Friday, October 25, 2024

Are Embryos “Babies” and “Children"?

Are Embryos “Babies” and “Children”? 

On the Bioethics Today blog.

Anti-abortion advocates frequently insist that abortion is “killing babies” and “murdering children.” “Heartbeat” bills, or abortion bans, often use this language. Alabama’s Supreme Court even ruled that frozen embryos are children.

While philosophers have much discussed how “persons” and “human beings” are best defined, there is little comparable discussion about defining “babies” and “children.”

Here I argue that embryos and beginning fetuses are not “babies” or “children”: at least, nobody must agree that they are.

First, let’s acknowledge that it’s perfectly fine for anyone to call their own embryo or fetus their “baby” or “child.” Nicknames are common for fetuses: “bean,” “bun,” and “bunny” are popular. 

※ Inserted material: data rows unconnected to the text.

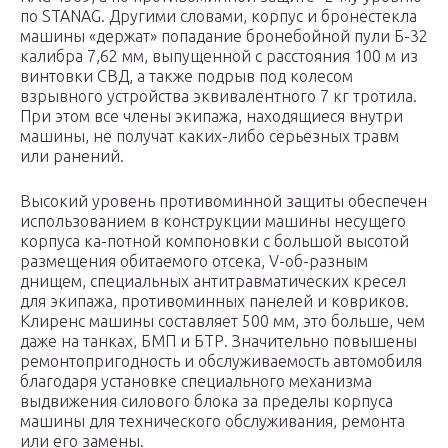
по STANAG. Другими словами, корпус и бронестекла
машины «держат» попадание бронебойной пули Б-32
калибра 7,62 мм, выпущенной с расстояния 100 м из
винтовки СВД, а также подрыв под колесом
взрывного устройства эквивалентного 7 кг тротила.
При этом все члены экипажа, находящиеся внутри
машины, не получат каких-либо серьезных травм
или ранений.
Высокий уровень противоминной защиты обеспечен
использованием в конструкции машины несущего
корпуса ка-потной компоновки с большой высотой
размещения обитаемого отсека, V-об-разным
днищем, специальных антитравматических кресел
для экипажа, противоминных панелей и ковриков.
Клиренс машины составляет 500 мм, это больше, чем
даже на танках, БМП и БТР. Значительно повышены
ремонтопригодность и обслуживаемость автомобиля
благодаря установке специального механизма
выдвижения силового блока за пределы корпуса
машины для технического обслуживания, ремонта
или его замены.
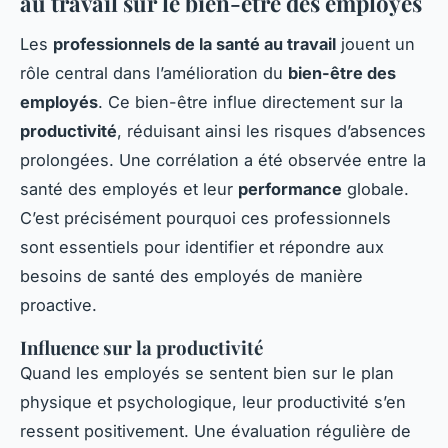
au travail sur le bien-être des employés
Les
professionnels de la santé au travail
jouent un
rôle central dans l’amélioration du
bien-être des
employés
. Ce bien-être influe directement sur la
productivité
, réduisant ainsi les risques d’absences
prolongées. Une corrélation a été observée entre la
santé des employés et leur
performance
globale.
C’est précisément pourquoi ces professionnels
sont essentiels pour identifier et répondre aux
besoins de santé des employés de manière
proactive.
Influence sur la productivité
Quand les employés se sentent bien sur le plan
physique et psychologique, leur productivité s’en
ressent positivement. Une évaluation régulière de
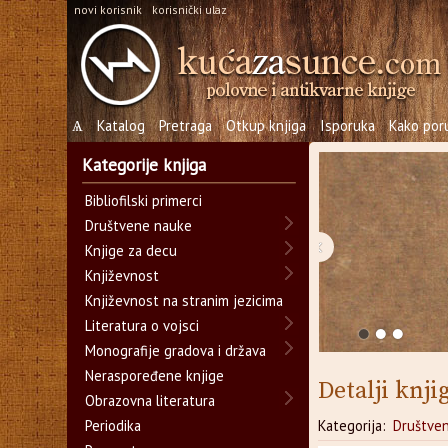
novi korisnik
korisnički ulaz
Ѧ
Katalog
Pretraga
Otkup knjiga
Isporuka
Kako poru
Kategorije knjiga
Bibliofilski primerci
Društvene nauke
‹
Knjige za decu
Književnost
Književnost na stranim jezicima
Literatura o vojsci
Monografije gradova i država
Neraspoređene knjige
Detalji knji
Obrazovna literatura
Periodika
Kategorija:
Društve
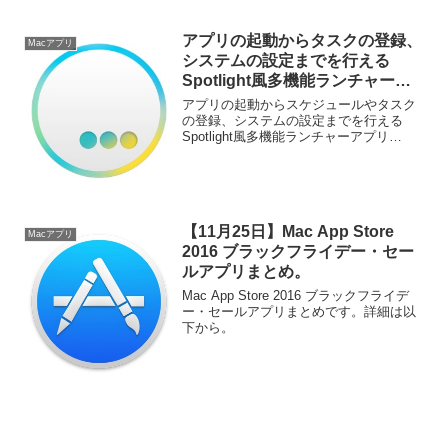
アプリの起動からタスクの登録、
Macアプリ
システムの設定までを行える
Spotlight風多機能ランチャーア
プリ「Lacona」のBeta版が公開
アプリの起動からスケジュールやタスク
中。
の登録、システムの設定までを行える
Spotlight風多機能ランチャーアプリ
「Lacona」がBeta版を公開しています。
詳細は以下から。
【11月25日】Mac App Store
Macアプリ
2016 ブラックフライデー・セー
ルアプリまとめ。
Mac App Store 2016 ブラックフライデ
ー・セールアプリまとめです。詳細は以
下から。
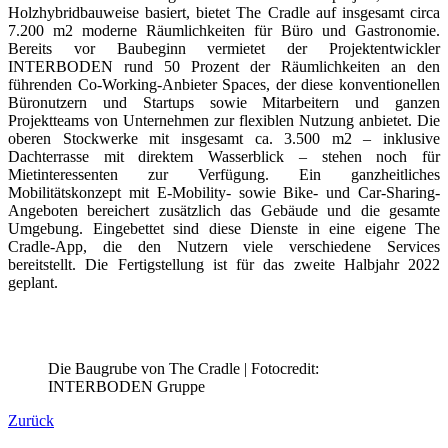
Holzhybridbauweise basiert, bietet The Cradle auf insgesamt circa
7.200 m2 moderne Räumlichkeiten für Büro und Gastronomie.
Bereits vor Baubeginn vermietet der Projektentwickler
INTERBODEN rund 50 Prozent der Räumlichkeiten an den
führenden Co-Working-Anbieter Spaces, der diese konventionellen
Büronutzern und Startups sowie Mitarbeitern und ganzen
Projektteams von Unternehmen zur flexiblen Nutzung anbietet. Die
oberen Stockwerke mit insgesamt ca. 3.500 m2 – inklusive
Dachterrasse mit direktem Wasserblick – stehen noch für
Mietinteressenten zur Verfügung. Ein ganzheitliches
Mobilitätskonzept mit E-Mobility- sowie Bike- und Car-Sharing-
Angeboten bereichert zusätzlich das Gebäude und die gesamte
Umgebung. Eingebettet sind diese Dienste in eine eigene The
Cradle-App, die den Nutzern viele verschiedene Services
bereitstellt. Die Fertigstellung ist für das zweite Halbjahr 2022
geplant.
Die Baugrube von The Cradle | Fotocredit:
INTERBODEN Gruppe
Zurück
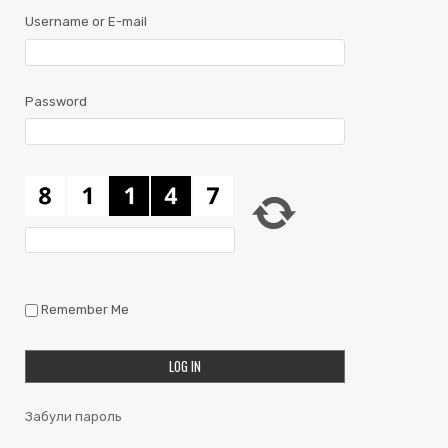
Username or E-mail
Password
Remember Me
Забули пароль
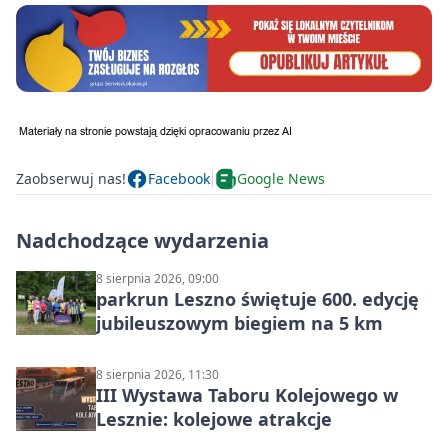
Zaobserwuj nas!
Facebook
Google News
Nadchodzące wydarzenia
8 sierpnia 2026, 09:00
parkrun Leszno świętuje 600. edycję
jubileuszowym biegiem na 5 km
8 sierpnia 2026, 11:30
III Wystawa Taboru Kolejowego w
Lesznie: kolejowe atrakcje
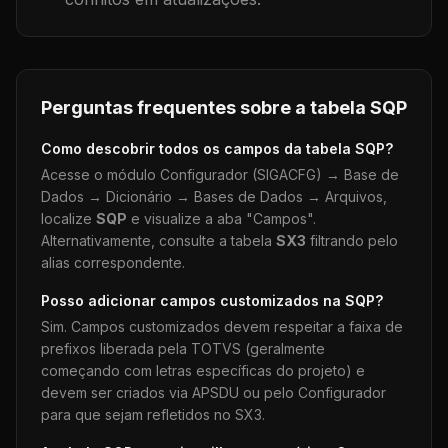
Perguntas frequentes sobre a tabela
SQP
Como descobrir todos os campos da tabela
SQP
?
Acesse o módulo Configurador (SIGACFG) → Base de
Dados → Dicionário → Bases de Dados → Arquivos,
localize
SQP
e visualize a aba "Campos".
Alternativamente, consulte a tabela
SX3
filtrando pelo
alias correspondente.
Posso adicionar campos customizados na
SQP
?
Sim. Campos customizados devem respeitar a faixa de
prefixos liberada pela TOTVS (geralmente
começando com letras específicas do projeto) e
devem ser criados via APSDU ou pelo Configurador
para que sejam refletidos no SX3.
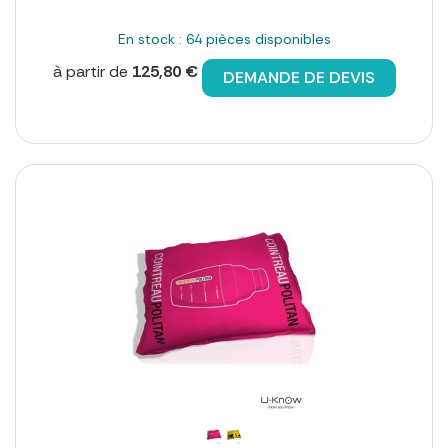
En stock : 64 pièces disponibles
à partir de
125,80 €
DEMANDE DE DEVIS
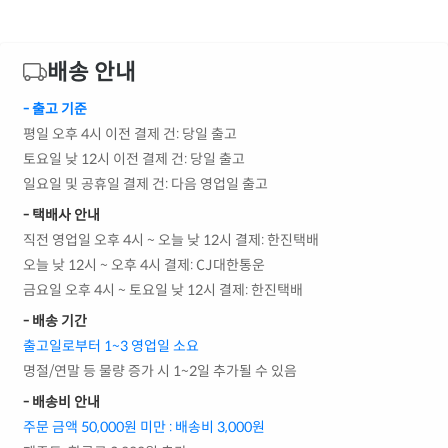
배송 안내
- 출고 기준
평일 오후 4시 이전 결제 건: 당일 출고
토요일 낮 12시 이전 결제 건: 당일 출고
일요일 및 공휴일 결제 건: 다음 영업일 출고
- 택배사 안내
직전 영업일 오후 4시 ~ 오늘 낮 12시 결제: 한진택배
오늘 낮 12시 ~ 오후 4시 결제: CJ대한통운
금요일 오후 4시 ~ 토요일 낮 12시 결제: 한진택배
- 배송 기간
출고일로부터 1~3 영업일 소요
명절/연말 등 물량 증가 시 1~2일 추가될 수 있음
- 배송비 안내
주문 금액 50,000원 미만 : 배송비 3,000원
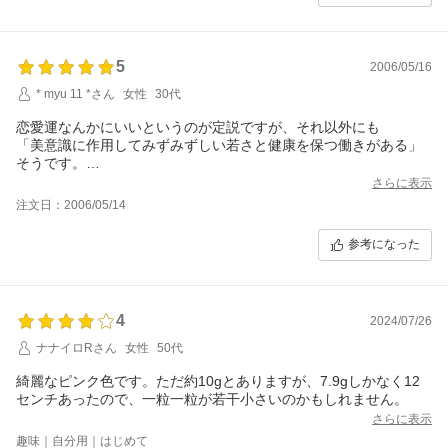
5
2006/05/16
* myu 11 *さん
女性
30代
恋愛運なんかにいいというのが定説ですが、それ以外にも
「美意識に作用してみずみずしい若さと健康を保つ働きがある」
そうです。
友達へのプレゼント用に手作りアクセ目的で購入。
さらに表示
注文日：2006/05/14
参考になった
4
2024/07/26
ナナイロRさん
女性
50代
綺麗なピンク色です。ただ約10gとありますが、7.9gしかなく12
センチあったので、一粒一粒が若干小さいのかもしれません。
さらに表示
趣味｜自分用｜はじめて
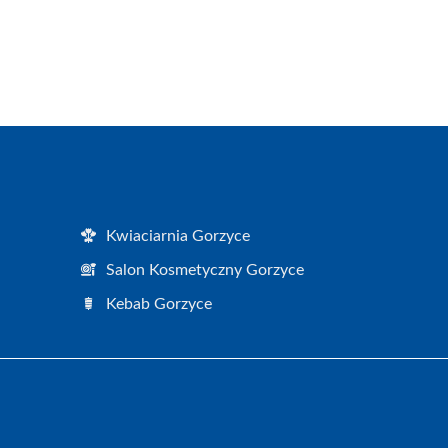
Kwiaciarnia Gorzyce
Salon Kosmetyczny Gorzyce
Kebab Gorzyce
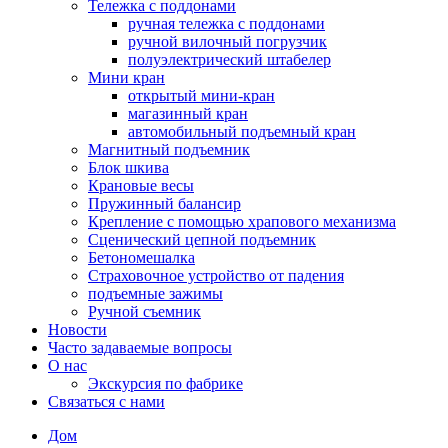
Тележка с поддонами
ручная тележка с поддонами
ручной вилочный погрузчик
полуэлектрический штабелер
Мини кран
открытый мини-кран
магазинный кран
автомобильный подъемный кран
Магнитный подъемник
Блок шкива
Крановые весы
Пружинный балансир
Крепление с помощью храпового механизма
Сценический цепной подъемник
Бетономешалка
Страховочное устройство от падения
подъемные зажимы
Ручной съемник
Новости
Часто задаваемые вопросы
О нас
Экскурсия по фабрике
Связаться с нами
Дом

We use terms of endearment like these to express emotions, which is entirely appropriate, not to state literal truths: a fetus is not a “bean,” of course!

So, it might be that when expectant parents or their healthcare providers call an embryo or beginning fetus a “baby” or “child,” they are using that language to express excitement, hope, and expectation, but not say anything that’s literally true. 

When anti-abortion activists call an embryo or a fetus a “baby” or “child,” they claim to mean that literally. Must everyone agree? No. 

Anti-abortion activists say that embryos and fetuses are children because if they are children, that would support the anti-abortion position—everyone agrees that babies and children are generally wrong to kill. So when anti-abortion activists call embryos and beginning fetuses “babies” and “children,” they are typically just assuming that embryos and beginning fetuses are wrong to kill, apparently expecting that people should agree. 

But they can’t assume that. This is the fallacy called “begging the question,” which involves assuming what needs to be argued for. The suggested reasoning, “Abortion—that is, killing fetuses to end pregnancies—is wrong because fetuses are wrong to kill” is circular reasoning, which is always bad. 

When anti-abortion advocates give reasons to support thinking that killing embryos and early fetuses is wrong, their arguments tend to be poor: e.g., “Human fetuses are biologically human organisms, so they are persons, which makes them wrong to kill!” 

Yes, we know their species: they aren’t canine or bovine. But saying “biologically human organisms are persons because they are biologically human organisms” is again circular and doesn’t tell us what makes biologically human organisms persons when they are.

Likewise, asserting that embryos and early fetuses are “human beings”—meaning biologically human persons—doesn’t justify thinking they are persons. Yes, human persons are persons, but that doesn’t mean that embryos and early fetuses are persons.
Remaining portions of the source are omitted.